Material provided Block Start

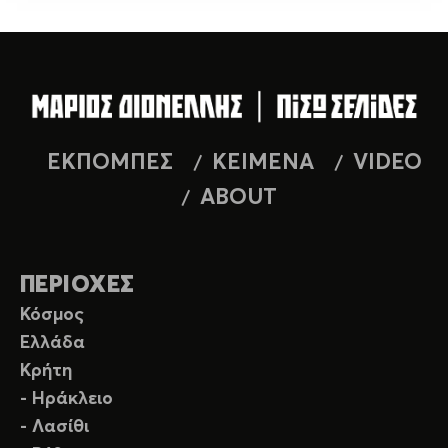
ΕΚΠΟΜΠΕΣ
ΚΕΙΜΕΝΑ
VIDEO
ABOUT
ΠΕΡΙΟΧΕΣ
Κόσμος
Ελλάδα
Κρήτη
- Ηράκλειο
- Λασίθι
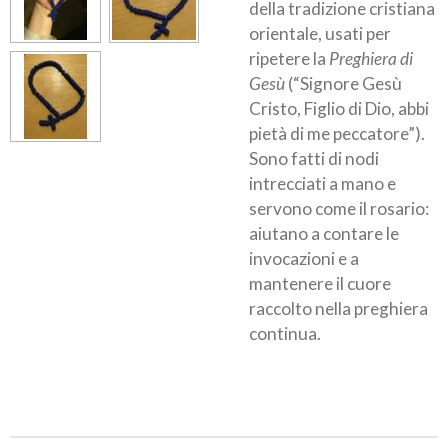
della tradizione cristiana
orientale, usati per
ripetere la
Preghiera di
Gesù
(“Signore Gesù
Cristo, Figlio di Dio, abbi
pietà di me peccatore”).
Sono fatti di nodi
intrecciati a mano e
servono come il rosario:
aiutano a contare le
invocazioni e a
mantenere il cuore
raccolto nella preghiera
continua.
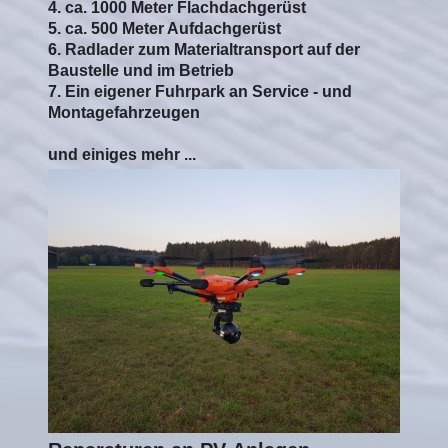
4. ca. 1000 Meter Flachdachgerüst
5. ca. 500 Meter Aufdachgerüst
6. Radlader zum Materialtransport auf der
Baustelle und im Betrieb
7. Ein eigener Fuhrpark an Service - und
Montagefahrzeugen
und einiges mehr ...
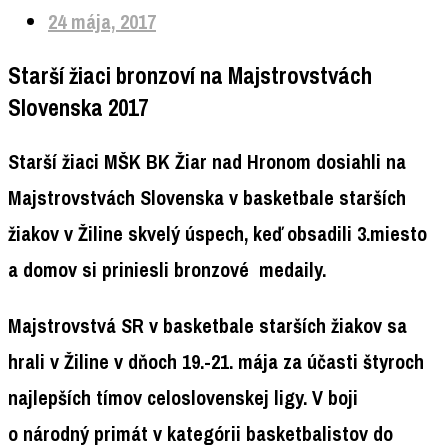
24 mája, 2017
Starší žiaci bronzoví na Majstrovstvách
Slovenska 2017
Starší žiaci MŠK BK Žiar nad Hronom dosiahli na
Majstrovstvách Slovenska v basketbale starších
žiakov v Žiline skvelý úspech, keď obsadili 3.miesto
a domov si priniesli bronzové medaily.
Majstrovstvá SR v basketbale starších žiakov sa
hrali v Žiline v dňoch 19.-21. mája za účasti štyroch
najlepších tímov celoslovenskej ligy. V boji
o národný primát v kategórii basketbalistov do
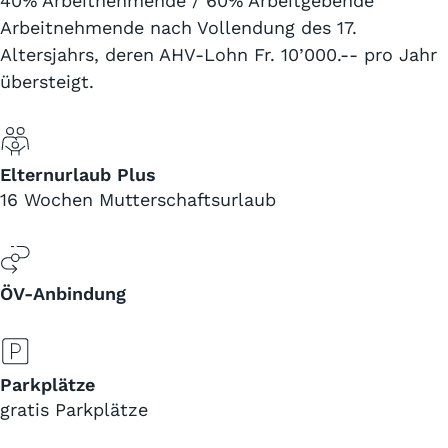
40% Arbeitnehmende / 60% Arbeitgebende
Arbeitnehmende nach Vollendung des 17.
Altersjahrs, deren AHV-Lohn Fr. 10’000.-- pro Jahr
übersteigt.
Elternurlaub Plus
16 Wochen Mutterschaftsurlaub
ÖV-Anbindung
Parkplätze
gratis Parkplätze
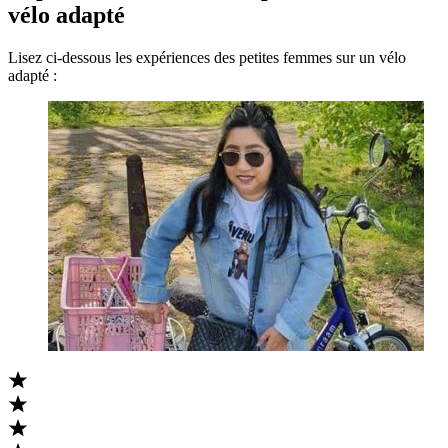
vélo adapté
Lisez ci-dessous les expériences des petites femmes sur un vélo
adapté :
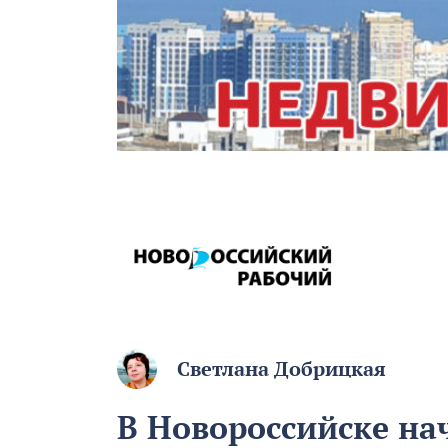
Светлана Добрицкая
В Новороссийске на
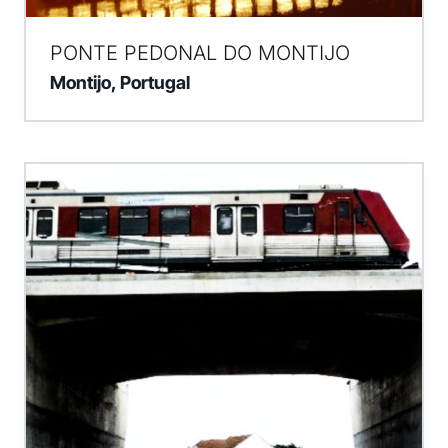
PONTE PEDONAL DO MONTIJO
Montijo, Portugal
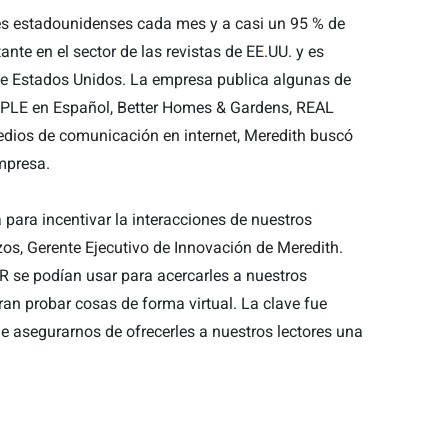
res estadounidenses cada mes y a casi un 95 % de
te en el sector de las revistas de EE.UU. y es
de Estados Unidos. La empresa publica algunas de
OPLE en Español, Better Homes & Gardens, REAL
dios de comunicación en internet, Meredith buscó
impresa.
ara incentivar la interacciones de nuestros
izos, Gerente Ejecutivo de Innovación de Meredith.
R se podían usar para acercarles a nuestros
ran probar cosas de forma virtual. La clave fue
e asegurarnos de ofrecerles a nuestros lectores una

Material provided Block End

## What the task requires
Look through the entries above for the word "nuestros". Say how many lines contain it, using only a number.

## Solution below
3